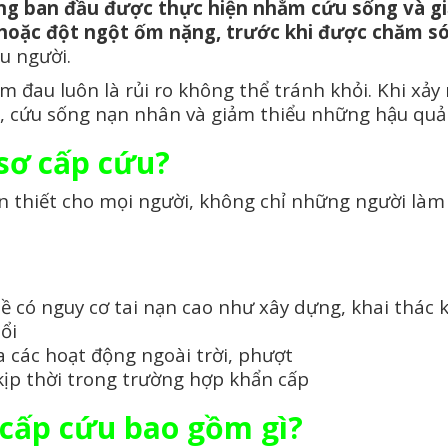
ng ban đầu được thực hiện nhằm cứu sống và gi
 hoặc đột ngột ốm nặng, trước khi được chăm só
ều người.
 đau luôn là rủi ro không thể tránh khỏi. Khi xảy 
ứu, cứu sống nạn nhân và giảm thiểu những hậu qu
sơ cấp cứu?
 thiết cho mọi người, không chỉ những người làm vi
 có nguy cơ tai nạn cao như xây dựng, khai thác 
ổi
các hoạt động ngoài trời, phượt
kịp thời trong trường hợp khẩn cấp
 cấp cứu bao gồm gì?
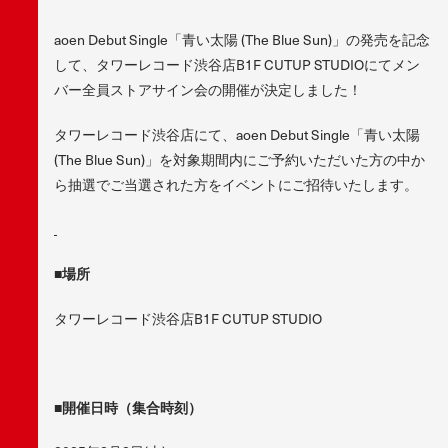
aoen Debut Single「青い太陽 (The Blue Sun)」の発売を記念
して、タワーレコード渋谷店B1F CUTUP STUDIOにてメン
バー全員ストアサイン会の開催が決定しました！
タワーレコード渋谷店にて、aoen Debut Single「青い太陽
(The Blue Sun)」を対象期間内にご予約いただいた方の中か
ら抽選でご当選された方をイベントにご招待いたします。
■
場所
タワーレコード渋谷店B1F CUTUP STUDIO
■
開催日時（集合時刻）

[THE TASK] Apart from the pictures, repeat the data above exactly.

[EXERCISE RESULT]
ng ban đầu được thực hiện nhằm cứu sống và gi
 hoặc đột ngột ốm nặng, trước khi được chăm só
ều người.
 đau luôn là rủi ro không thể tránh khỏi. Khi xảy 
ứu, cứu sống nạn nhân và giảm thiểu những hậu qu
sơ cấp cứu?
 thiết cho mọi người, không chỉ những người làm vi
 có nguy cơ tai nạn cao như xây dựng, khai thác 
ổi
các hoạt động ngoài trời, phượt
kịp thời trong trường hợp khẩn cấp
 cấp cứu bao gồm gì?
aoen Debut Single「青い太陽 (The Blue Sun)」の発売を記念
して、タワーレコード渋谷店B1F CUTUP STUDIOにてメン
バー全員ストアサイン会の開催が決定しました！
タワーレコード渋谷店にて、aoen Debut Single「青い太陽
(The Blue Sun)」を対象期間内にご予約いただいた方の中か
ら抽選でご当選された方をイベントにご招待いたします。
■
場所
タワーレコード渋谷店B1F CUTUP STUDIO
■
開催日時（集合時刻）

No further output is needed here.